Sıhhat Bakanlığı günde yaklaşık 30 bin COVID-19 olumlu hadisesi olduğunu bildiriyor. Bu gerçek bir yaklaşım mıydı sizce? Hangisi yaklaşım daha gerçek?
Sayın Bakan Koca, halkla paylaşılmayan hiçbir şeyin dışarıyla da paylaşılmadığını belirtmişti. Yani, o periyottaki sayılar bilinmiyordu. Fakat, şu anki uygulama gerçek olan uygulamadır. DSÖ, tüm üye devletlerden semptomatik yahut asemptomatik, tüm olumlu hadiseleri bildirmesini istiyor. ABD Hastalık Tedbire ve Denetim Merkezi, 8 müspet hadiseden sadece birinin belirti gösterdiğini, öteki hadiselerin gözden kaçtığını ve bu yüzden enfeksiyonun sessiz sedasız yayıldığını bildirdi. Türkiye’de en azından asemptomatik hadiseler da biliniyor ve izolasyona ve karantinaya alınıyor. Yani, asemptomatik hadiselerin da bir kısmı tespit edilerek yayılma azaltılıyor.
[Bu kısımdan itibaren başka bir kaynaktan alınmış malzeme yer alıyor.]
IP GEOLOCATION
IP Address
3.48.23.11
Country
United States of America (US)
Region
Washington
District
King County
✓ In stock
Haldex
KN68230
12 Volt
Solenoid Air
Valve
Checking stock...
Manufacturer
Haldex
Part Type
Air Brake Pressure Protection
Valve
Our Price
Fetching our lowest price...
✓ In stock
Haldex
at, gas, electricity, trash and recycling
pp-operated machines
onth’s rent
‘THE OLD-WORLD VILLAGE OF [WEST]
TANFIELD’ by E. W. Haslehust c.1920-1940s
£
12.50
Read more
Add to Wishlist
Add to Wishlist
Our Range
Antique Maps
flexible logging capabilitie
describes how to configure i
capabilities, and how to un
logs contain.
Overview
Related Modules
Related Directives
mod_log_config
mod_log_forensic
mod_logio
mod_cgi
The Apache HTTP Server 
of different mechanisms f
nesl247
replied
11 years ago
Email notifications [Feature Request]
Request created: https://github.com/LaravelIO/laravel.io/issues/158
Diğer ülkelerin bunu yapmaması halinde yayılma, başka ülkelerde devam edecek.
3. Uzmanlar, Türkiye’nin hadise sayıları konusunda şeffaf olmadığını belirtiyor. Türkiye’nin COVID-19 idaresi konusunda sizin fikriniz nedir? DSÖ ve Türkiye ortasındaki bağlantı nasıl ve DSÖ, Türkiye’deki gerçek tablodan haberdar mıydı?
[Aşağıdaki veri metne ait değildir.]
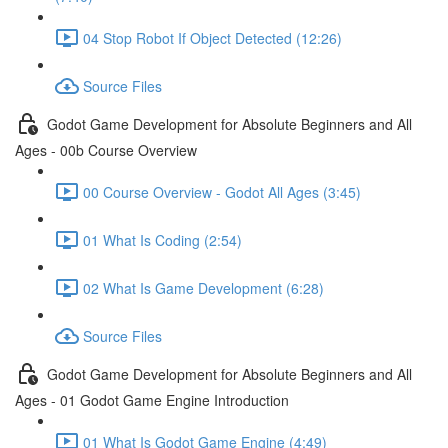
04 Stop Robot If Object Detected (12:26)
Source Files
Godot Game Development for Absolute Beginners and All
Ages - 00b Course Overview
00 Course Overview - Godot All Ages (3:45)
01 What Is Coding (2:54)
02 What Is Game Development (6:28)
Source Files
Godot Game Development for Absolute Beginners and All
Ages - 01 Godot Game Engine Introduction
01 What Is Godot Game Engine (4:49)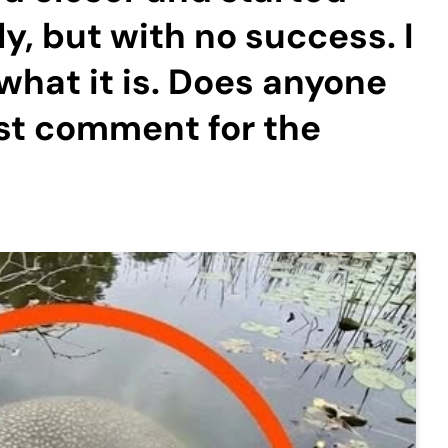
ly, but with no success. I
t what it is. Does anyone
st comment for the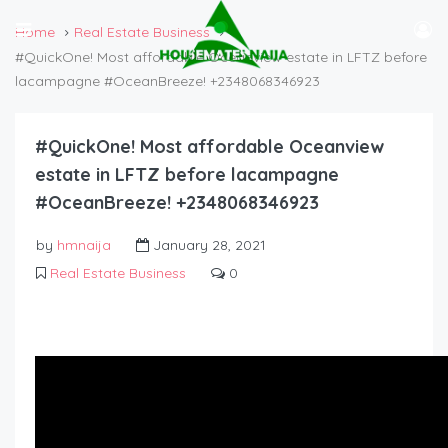
Home
Real Estate Business
#QuickOne! Most affordable Oceanview estate in LFTZ before
lacampagne #OceanBreeze! +2348068346923
#QuickOne! Most affordable Oceanview
estate in LFTZ before lacampagne
#OceanBreeze! +2348068346923
by
hmnaija
January 28, 2021
Real Estate Business
0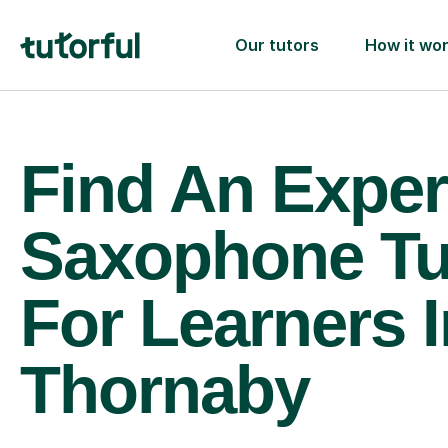
Our tutors
How it wo
Find An Exper
Saxophone Tu
For Learners I
Thornaby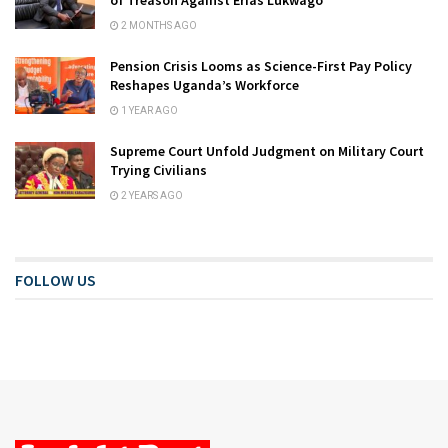
2 MONTHS AGO
Pension Crisis Looms as Science-First Pay Policy
Reshapes Uganda’s Workforce
1 YEAR AGO
Supreme Court Unfold Judgment on Military Court
Trying Civilians
2 YEARS AGO
FOLLOW US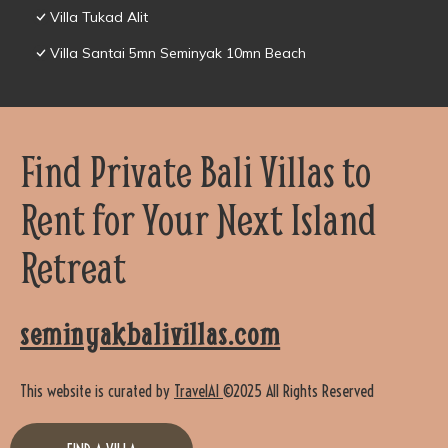
Villa Tukad Alit
Villa Santai 5mn Seminyak 10mn Beach
Find Private Bali Villas to
Rent for Your Next Island
Retreat
seminyakbalivillas.com
This website is curated by
TravelAI
©2025 All Rights Reserved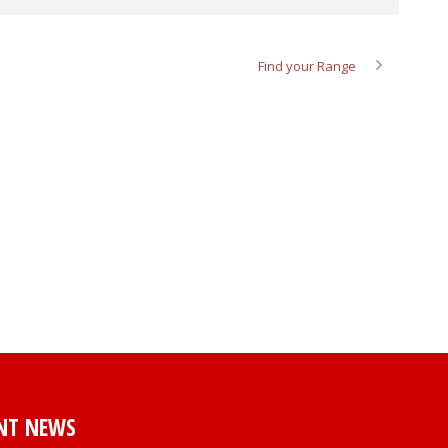
Find your Range
NT NEWS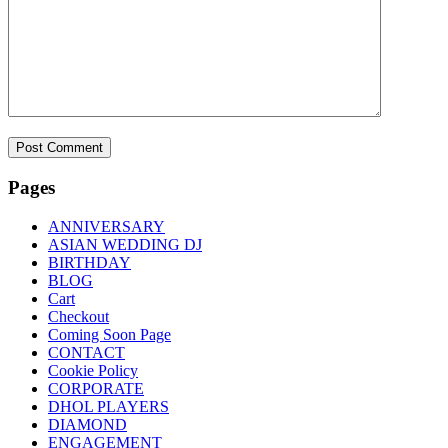
Pages
ANNIVERSARY
ASIAN WEDDING DJ
BIRTHDAY
BLOG
Cart
Checkout
Coming Soon Page
CONTACT
Cookie Policy
CORPORATE
DHOL PLAYERS
DIAMOND
ENGAGEMENT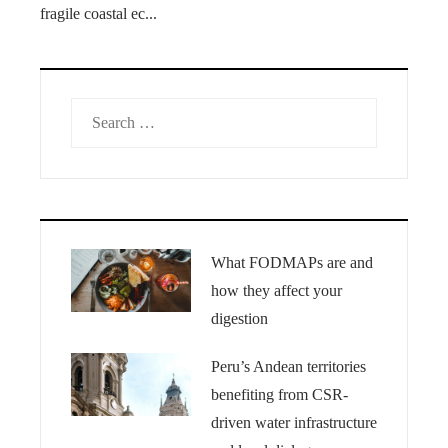
fragile coastal ec...
Search
for:
What FODMAPs are and
how they affect your
digestion
Peru’s Andean territories
benefiting from CSR-
driven water infrastructure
Türkiye, pandemiyi birinci günden beri pek iyi bir halde yönetiyor. Artık, başka ülkelere kıyasla iyi durumdayız. Lakin azaltım önlemlerine bağlılığımızı sürdürmeliyiz. Sıhhat çalışanları, bizim kahramanlarımız. Yatak ve hastane kapasiteleri artırıldı fakat insan kaynağı kapasitesinin kıymetli ölçüde artırılması, aylar yıllar alıyor. Kahraman sıhhat çalışanlarımız için herkesin sorumlulukla hareket etmesi gerekiyor. Türkiye ve Sıhhat Bakanlığı ile çok güçlü bir ilgimiz var. Bölge Yöneticimizin son 6 ay içerisinde Türkiye’yi iki defa ziyaret etmiş olması, iki kurum ortasındaki ikili bağların ne kadar güçlü olduğunu gösteriyor.
4. Fahrettin Koca, Türkiye’nin Çin aşısından sipariş verdiğini söyledi fakat sıhhat uzmanları, bu aşının güvenilirliği konusunda telaşlı. DSÖ, bu güvenilirliği teyit edebiliyor mu?
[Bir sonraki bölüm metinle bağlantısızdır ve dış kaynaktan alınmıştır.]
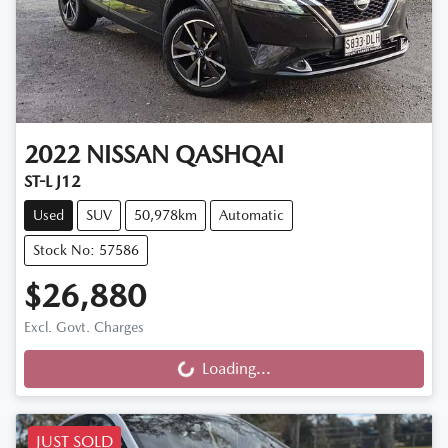
2022
NISSAN
QASHQAI
ST-L J12
Used
SUV
50,978km
Automatic
Stock No: 57586
$26,880
Excl. Govt. Charges
Loading...
Loading...
JUST SOLD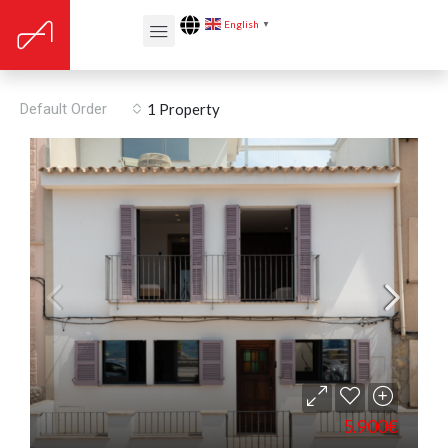
English
▼
Renovation year: 2018
Default Order
1 Property
5.900€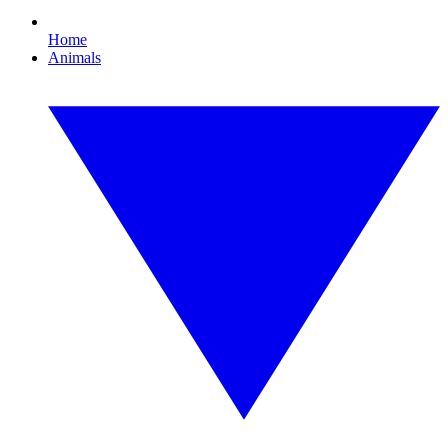
Home
Animals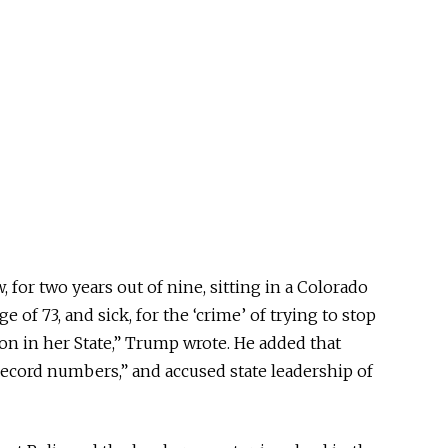
 for two years out of nine, sitting in a Colorado
 of 73, and sick, for the ‘crime’ of trying to stop
on in her State,” Trump wrote. He added that
record numbers,” and accused state leadership of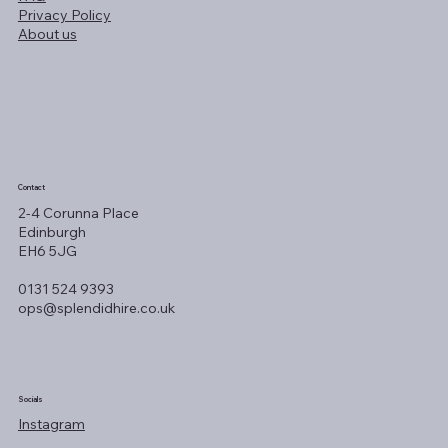
Privacy Policy
About us
Contact
2-4 Corunna Place
Edinburgh
EH6 5JG
0131 524 9393
ops@splendidhire.co.uk
Socials
Instagram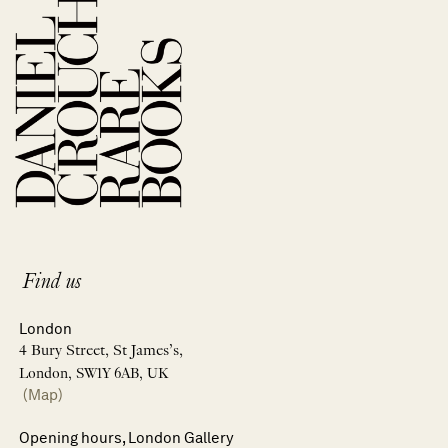
Find us
London
4 Bury Street, St James’s,
London, SW1Y 6AB, UK
(Map)
Opening hours, London Gallery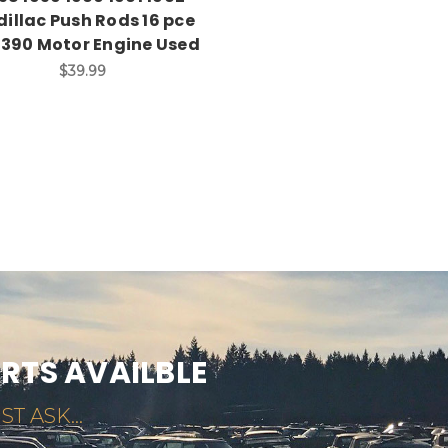
illac Push Rods 16 pce
 390 Motor Engine Used
$39.99
ARTS AVAILBLE
ST ASK...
DSÖ’nün bir aşıyı, tedaviyi yahut tanıyı teyit etme üzere bir misyonu bulunmuyor. Bizim misyonumuz, delilleri paylaşmak ve rehberlik sunmak. Her ülkenin bağımsız bir düzenleyici kuruluşu var. Aşıların onaylanması yahut onaylanmaması, bilhassa de acil durumlarda, bu kuruluşların takdirine kalmış. COVID-19 pandemisi nedeniyle birçok ülkedeki düzenleyici kuruluş, aşı, tedavi ve testlere acil kullanım müsaadesi verdi. DSÖ COVAX kapsamındaki aşı üreticileri, bilgileri hem DSÖ hem de diğerleriyle paylaşıyor. Çin aşısı için ikinci faz bilgilerini aldık lakin üçüncü faz datalarını şimdi almadık. Bununla birlikte, Çin aşısında uzun yıllardır kullanımda olan ve emniyetli bir formül olan PH inaktif virüs prosedüründen yararlanılıyor.
5. Eklemek istediğiniz rastgele bir şey var mıydı?
Aşıların kullanımı yakın olsa da herkesin aşıya erişmesi, aylar sürebilir. Ayrıyeten, aşı tek başına hayat kurtarmaz, aşılama hayat kurtarır. Türkiye de aşı dağıtım ve tahsis planını hazırlamış ve DSÖ rehberi doğrultusunda öncelik verilecek nüfus kümelerini belirlemiştir. Fakat tekrar de herkesin aşılanması, aylar sürecek. Maske kullanımı, toplumsal uzaklığın korunması, el hijyeninin sağlanması ve hastayken konutta kalınması konusunda birlikte çalışmalı ve aşının nüfus genelinde kabul görmesi için gereken bildirisi yaymalıyız.